## PROBLEM REQUIREMENTS
What lines below mention the word "муниципальных"? Copy each one.
** Opening RECORDED INFORMATION block **
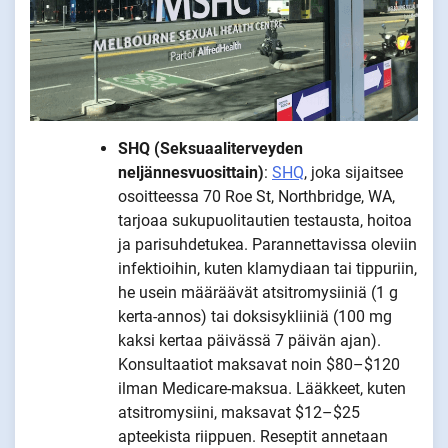
SHQ (Seksuaaliterveyden
neljännesvuosittain)
:
SHQ
, joka sijaitsee
osoitteessa 70 Roe St, Northbridge, WA,
tarjoaa sukupuolitautien testausta, hoitoa
ja parisuhdetukea. Parannettavissa oleviin
infektioihin, kuten klamydiaan tai tippuriin,
he usein määräävät atsitromysiiniä (1 g
kerta-annos) tai doksisykliiniä (100 mg
kaksi kertaa päivässä 7 päivän ajan).
Konsultaatiot maksavat noin $80–$120
ilman Medicare-maksua. Lääkkeet, kuten
atsitromysiini, maksavat $12–$25
apteekista riippuen. Reseptit annetaan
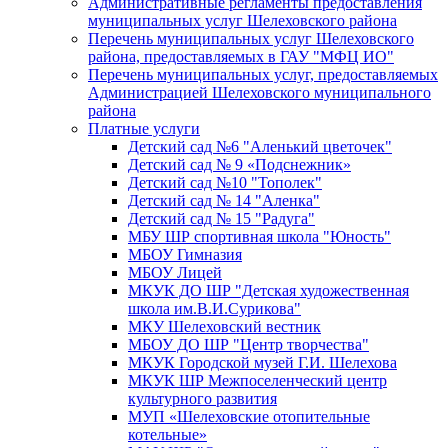
Административные регламенты предоставления
муниципальных услуг Шелеховского района
Перечень муниципальных услуг Шелеховского
района, предоставляемых в ГАУ "МФЦ ИО"
Перечень муниципальных услуг, предоставляемых
Администрацией Шелеховского муниципального
района
Платные услуги
Детский сад №6 "Аленький цветочек"
Детский сад № 9 «Подснежник»
Детский сад №10 "Тополек"
Детский сад № 14 "Аленка"
Детский сад № 15 "Радуга"
МБУ ШР спортивная школа "Юность"
МБОУ Гимназия
МБОУ Лицей
МКУК ДО ШР "Детская художественная
школа им.В.И.Сурикова"
МКУ Шелеховский вестник
МБОУ ДО ШР "Центр творчества"
МКУК Городской музей Г.И. Шелехова
МКУК ШР Межпоселенческий центр
культурного развития
МУП «Шелеховские отопительные
котельные»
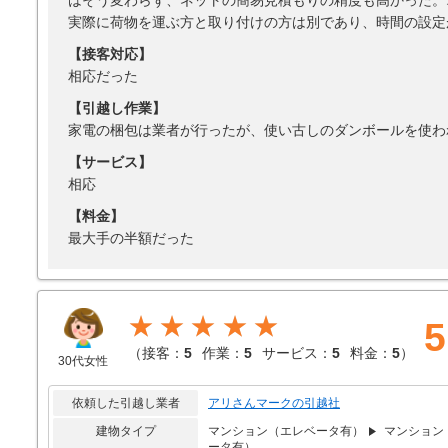
はそう変わらず、ネットの簡易見積もりの精度も高かった。
実際に荷物を運ぶ方と取り付けの方は別であり、時間の設定
【接客対応】
相応だった
【引越し作業】
家電の梱包は業者が行ったが、使い古しのダンボールを使わ
【サービス】
相応
【料金】
最大手の半額だった
★★★★★
5
（
接客：
5
作業：
5
サービス：
5
料金：
5
）
30代女性
依頼した引越し業者
アリさんマークの引越社
建物タイプ
マンション（エレベータ有）
マンション
ータ有）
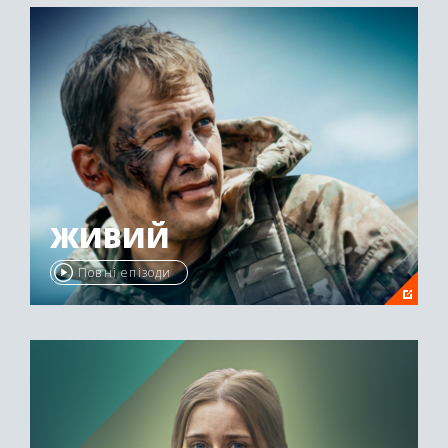
ЖИВИЙ
Повні епізоди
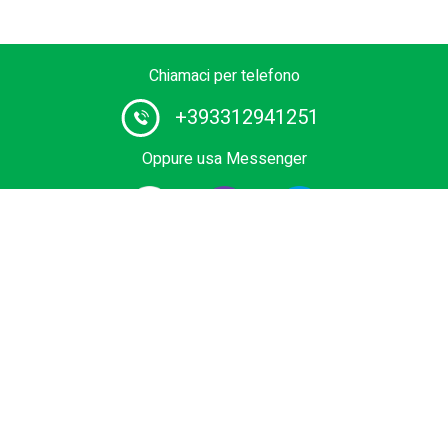
Chiamaci per telefono
+393312941251
Oppure usa Messenger
Fornitore #1 di servizi di autista in Europa. Prenota il tuo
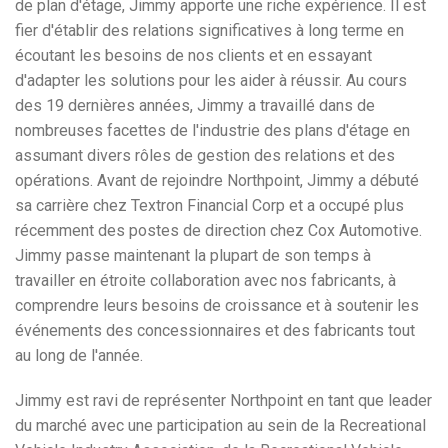
de plan d'étage, Jimmy apporte une riche expérience. Il est
fier d'établir des relations significatives à long terme en
écoutant les besoins de nos clients et en essayant
d'adapter les solutions pour les aider à réussir. Au cours
des 19 dernières années, Jimmy a travaillé dans de
nombreuses facettes de l'industrie des plans d'étage en
assumant divers rôles de gestion des relations et des
opérations. Avant de rejoindre Northpoint, Jimmy a débuté
sa carrière chez Textron Financial Corp et a occupé plus
récemment des postes de direction chez Cox Automotive.
Jimmy passe maintenant la plupart de son temps à
travailler en étroite collaboration avec nos fabricants, à
comprendre leurs besoins de croissance et à soutenir les
événements des concessionnaires et des fabricants tout
au long de l'année.
Jimmy est ravi de représenter Northpoint en tant que leader
du marché avec une participation au sein de la Recreational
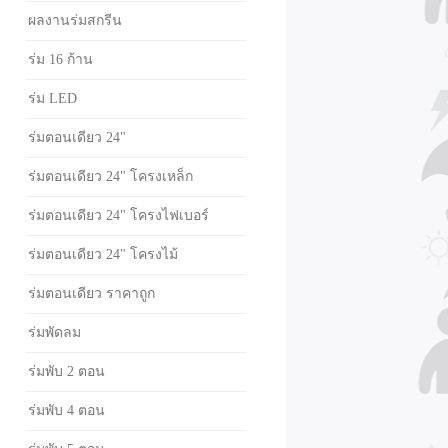
ผลงานร่มสกรีน
ร่ม 16 ก้าน
ร่ม LED
ร่มตอนเดียว 24"
ร่มตอนเดียว 24" โครงเหล็ก
ร่มตอนเดียว 24" โครงไฟเบอร์
ร่มตอนเดียว 24" โครงไม้
ร่มตอนเดียว ราคาถูก
ร่มพัดลม
ร่มพับ 2 ตอน
ร่มพับ 4 ตอน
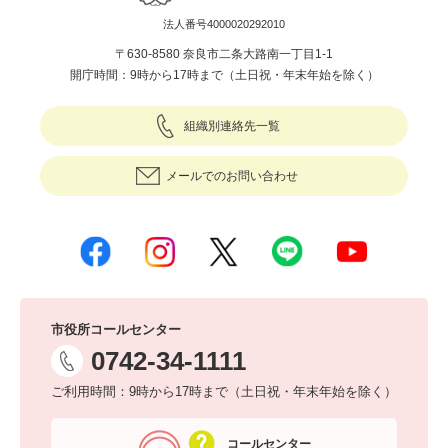
法人番号4000020292010
〒630-8580 奈良市二条大路南一丁目1-1
開庁時間：9時から17時まで（土日祝・年末年始を除く）
組織別連絡先一覧
メールでのお問い合わせ
市役所コールセンター
0742-34-1111
ご利用時間：9時から17時まで（土日祝・年末年始を除く）
コールセンター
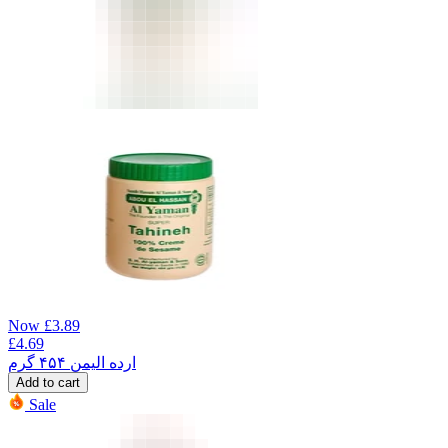
Now
£
3.89
£
4.69
ارده الیمن ۴۵۴ گرم
Add to cart
Sale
** Closing RECORDED INFORMATION block **
## EXERCISE SOLUTION
муниципальных услуг Шелеховского района
Перечень муниципальных услуг Шелеховского
Перечень муниципальных услуг, предоставляемых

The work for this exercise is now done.